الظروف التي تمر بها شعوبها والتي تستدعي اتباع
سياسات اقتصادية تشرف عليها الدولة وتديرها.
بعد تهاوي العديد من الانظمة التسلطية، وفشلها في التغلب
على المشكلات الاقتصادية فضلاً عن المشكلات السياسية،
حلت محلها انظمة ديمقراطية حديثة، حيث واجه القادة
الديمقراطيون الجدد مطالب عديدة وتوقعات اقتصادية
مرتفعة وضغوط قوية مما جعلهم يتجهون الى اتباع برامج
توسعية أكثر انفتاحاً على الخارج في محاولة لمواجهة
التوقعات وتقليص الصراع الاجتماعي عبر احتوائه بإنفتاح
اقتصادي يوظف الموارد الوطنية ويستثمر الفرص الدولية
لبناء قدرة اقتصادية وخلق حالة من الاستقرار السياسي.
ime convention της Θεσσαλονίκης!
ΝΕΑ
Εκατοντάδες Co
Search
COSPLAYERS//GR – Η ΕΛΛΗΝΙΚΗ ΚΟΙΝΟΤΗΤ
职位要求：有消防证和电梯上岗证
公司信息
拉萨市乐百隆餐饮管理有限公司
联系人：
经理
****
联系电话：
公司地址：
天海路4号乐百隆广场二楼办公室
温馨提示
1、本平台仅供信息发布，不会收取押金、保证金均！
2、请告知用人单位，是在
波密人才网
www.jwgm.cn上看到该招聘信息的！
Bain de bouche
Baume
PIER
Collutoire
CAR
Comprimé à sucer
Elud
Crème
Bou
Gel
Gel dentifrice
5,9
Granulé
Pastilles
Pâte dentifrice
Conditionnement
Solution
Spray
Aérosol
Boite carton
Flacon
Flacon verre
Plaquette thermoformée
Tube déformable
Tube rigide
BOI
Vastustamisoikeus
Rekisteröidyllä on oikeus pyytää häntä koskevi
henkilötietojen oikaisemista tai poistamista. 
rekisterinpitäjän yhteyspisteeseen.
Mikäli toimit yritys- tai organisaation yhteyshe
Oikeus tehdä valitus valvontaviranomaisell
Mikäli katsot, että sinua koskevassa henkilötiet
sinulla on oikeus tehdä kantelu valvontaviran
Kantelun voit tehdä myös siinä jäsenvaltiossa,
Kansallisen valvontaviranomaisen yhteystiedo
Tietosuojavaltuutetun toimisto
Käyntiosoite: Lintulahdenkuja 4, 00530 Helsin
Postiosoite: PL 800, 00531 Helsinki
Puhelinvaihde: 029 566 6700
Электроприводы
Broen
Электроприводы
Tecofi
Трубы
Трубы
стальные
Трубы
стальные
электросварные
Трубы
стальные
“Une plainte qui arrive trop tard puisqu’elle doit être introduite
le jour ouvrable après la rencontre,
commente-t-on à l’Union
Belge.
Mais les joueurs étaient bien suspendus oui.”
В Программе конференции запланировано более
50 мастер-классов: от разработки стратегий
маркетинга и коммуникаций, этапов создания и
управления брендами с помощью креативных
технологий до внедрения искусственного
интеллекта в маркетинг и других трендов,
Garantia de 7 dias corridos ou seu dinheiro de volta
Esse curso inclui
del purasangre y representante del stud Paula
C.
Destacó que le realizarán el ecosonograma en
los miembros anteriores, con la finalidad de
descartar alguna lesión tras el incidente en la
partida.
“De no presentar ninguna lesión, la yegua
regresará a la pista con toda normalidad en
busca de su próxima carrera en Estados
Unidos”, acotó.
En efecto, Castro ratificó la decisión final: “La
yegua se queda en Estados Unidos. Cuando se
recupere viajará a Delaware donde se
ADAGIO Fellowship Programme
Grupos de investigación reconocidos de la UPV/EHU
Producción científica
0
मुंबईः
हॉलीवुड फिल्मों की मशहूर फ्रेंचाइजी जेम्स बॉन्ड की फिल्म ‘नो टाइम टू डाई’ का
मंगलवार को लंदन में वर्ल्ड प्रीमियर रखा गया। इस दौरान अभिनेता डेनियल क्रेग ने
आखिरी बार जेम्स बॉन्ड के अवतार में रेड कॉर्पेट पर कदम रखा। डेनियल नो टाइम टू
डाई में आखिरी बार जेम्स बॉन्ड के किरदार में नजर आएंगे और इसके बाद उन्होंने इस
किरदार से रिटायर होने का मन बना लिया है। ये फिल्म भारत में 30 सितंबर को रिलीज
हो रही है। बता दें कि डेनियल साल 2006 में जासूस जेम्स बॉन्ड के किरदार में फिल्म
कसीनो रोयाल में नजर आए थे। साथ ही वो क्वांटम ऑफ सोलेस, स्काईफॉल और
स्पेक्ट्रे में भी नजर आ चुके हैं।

* **WORK ORDER**
The answer must consist of every line from the records above that holds "Estados".

* **RESULT OF THIS EXERCISE**
busca de su próxima carrera en Estados
yegua se queda en Estados Unidos. Cuando se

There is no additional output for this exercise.